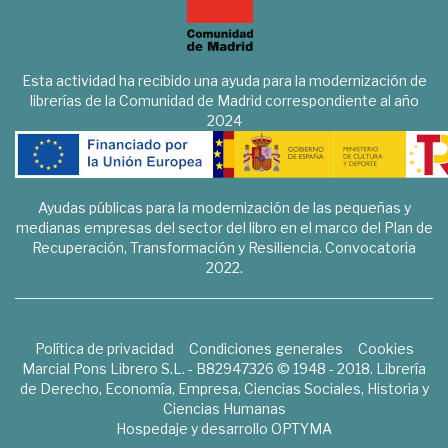
Esta actividad ha recibido una ayuda para la modernización de
librerías de la Comunidad de Madrid correspondiente al año
2024
Ayudas públicas para la modernización de las pequeñas y
medianas empresas del sector del libro en el marco del Plan de
Recuperación, Transformación y Resiliencia. Convocatoria
2022.
Política de privacidad
Condiciones generales
Cookies
Marcial Pons Librero S.L. - B82947326 © 1948 - 2018. Librería
de Derecho, Economía, Empresa, Ciencias Sociales, Historia y
Ciencias Humanas
Hospedaje y desarrollo
OPTYMA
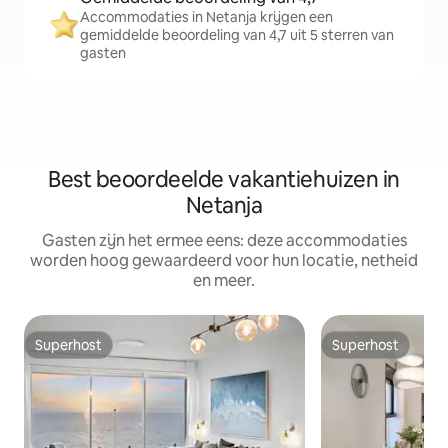
Accommodaties in Netanja krijgen een
gemiddelde beoordeling van 4,7 uit 5 sterren van
gasten
Best beoordeelde vakantiehuizen in
Netanja
Gasten zijn het ermee eens: deze accommodaties
worden hoog gewaardeerd voor hun locatie, netheid
en meer.
Superhost
Superhost
Superhost
Superhost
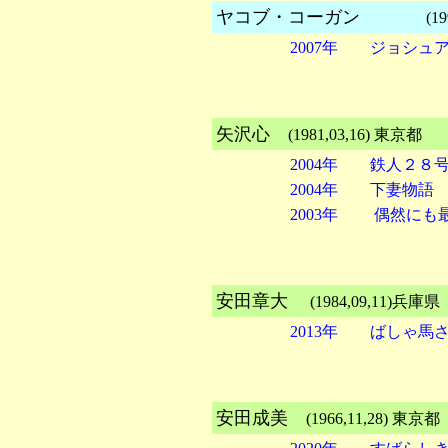
ヤコブ・コーガン
(199
2007年 ジョシュ
矢沢心
(1981,03,16) 
2004年 鉄人２８
2004年 下妻物語
2003年 偶然にも
安田章大
(1984,09,11
2013年 ばしゃ馬
安田成美
(1966,11,28)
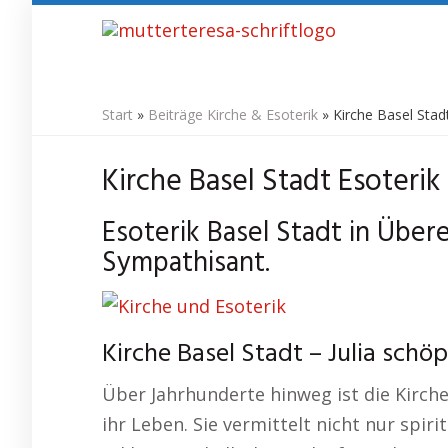
Skip
to
main
content
Start
»
Beiträge Kirche & Esoterik
»
Kirche Basel Stadt
Kirche Basel Stadt Esoterik
Esoterik Basel Stadt in Über
Sympathisant.
Kirche Basel Stadt – Julia schö
Über Jahrhunderte hinweg ist die Kirche
ihr Leben. Sie vermittelt nicht nur spir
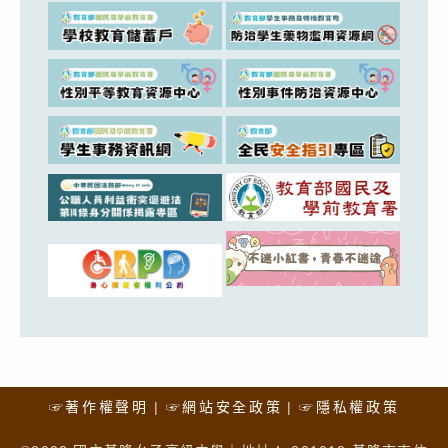
☞著作權聲明
☞網站安全政策
☞隱私權政策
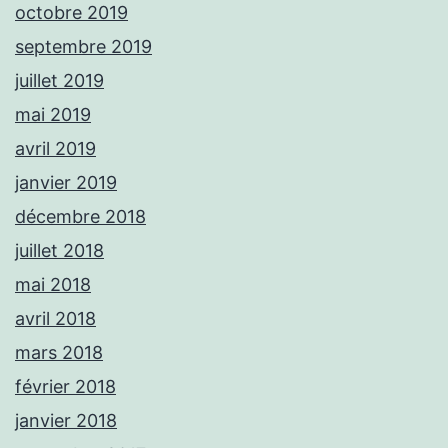
octobre 2019
septembre 2019
juillet 2019
mai 2019
avril 2019
janvier 2019
décembre 2018
juillet 2018
mai 2018
avril 2018
mars 2018
février 2018
janvier 2018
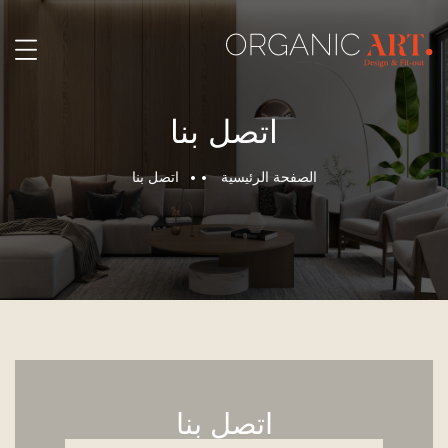
اتصل بنا
الصفحة الرئيسية
اتصل بنا
اتصل بنا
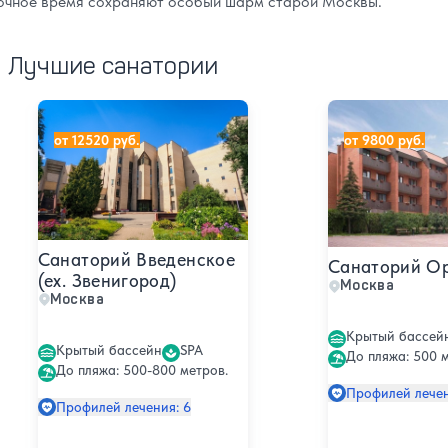
очное время сохраняют особый шарм старой Москвы.
Лучшие санатории
Санаторий Введенское (ex. Звенигород)
Санаторий Орби
от 12520 руб.
от 9800 руб.
Санаторий Введенское
Санаторий О
(ex. Звенигород)
Москва
Москва
Крытый бассей
Крытый бассейн
SPA
До пляжа: 500 м
До пляжа: 500-800 метров.
Профилей лечен
Профилей лечения: 6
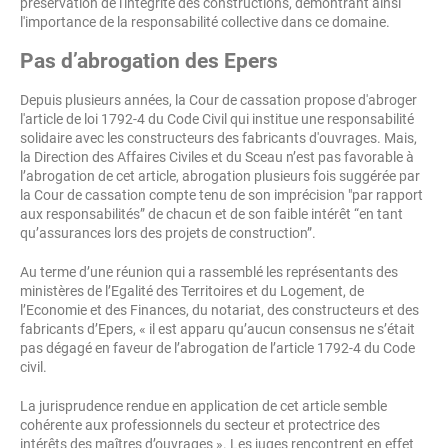
préservation de l'intégrité des constructions, démontrant ainsi
l'importance de la responsabilité collective dans ce domaine.
Pas d’abrogation des Epers
Depuis plusieurs années, la Cour de cassation propose d'abroger
l'article de loi 1792-4 du Code Civil qui institue une responsabilité
solidaire avec les constructeurs des fabricants d'ouvrages. Mais,
la Direction des Affaires Civiles et du Sceau n’est pas favorable à
l’abrogation de cet article, abrogation plusieurs fois suggérée par
la Cour de cassation compte tenu de son imprécision "par rapport
aux responsabilités” de chacun et de son faible intérêt “en tant
qu’assurances lors des projets de construction”.
Au terme d’une réunion qui a rassemblé les représentants des
ministères de l’Egalité des Territoires et du Logement, de
l’Economie et des Finances, du notariat, des constructeurs et des
fabricants d’Epers, « il est apparu qu’aucun consensus ne s’était
pas dégagé en faveur de l’abrogation de l’article 1792-4 du Code
civil.
La jurisprudence rendue en application de cet article semble
cohérente aux professionnels du secteur et protectrice des
intérêts des maîtres d’ouvrages ». Les juges rencontrent en effet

What you have to do:
If the word "constructeurs" appears in a line above, copy that line.

Solution to this exercise:
solidaire avec les constructeurs des fabricants d'ouvrages. Mais,
l’Economie et des Finances, du notariat, des constructeurs et des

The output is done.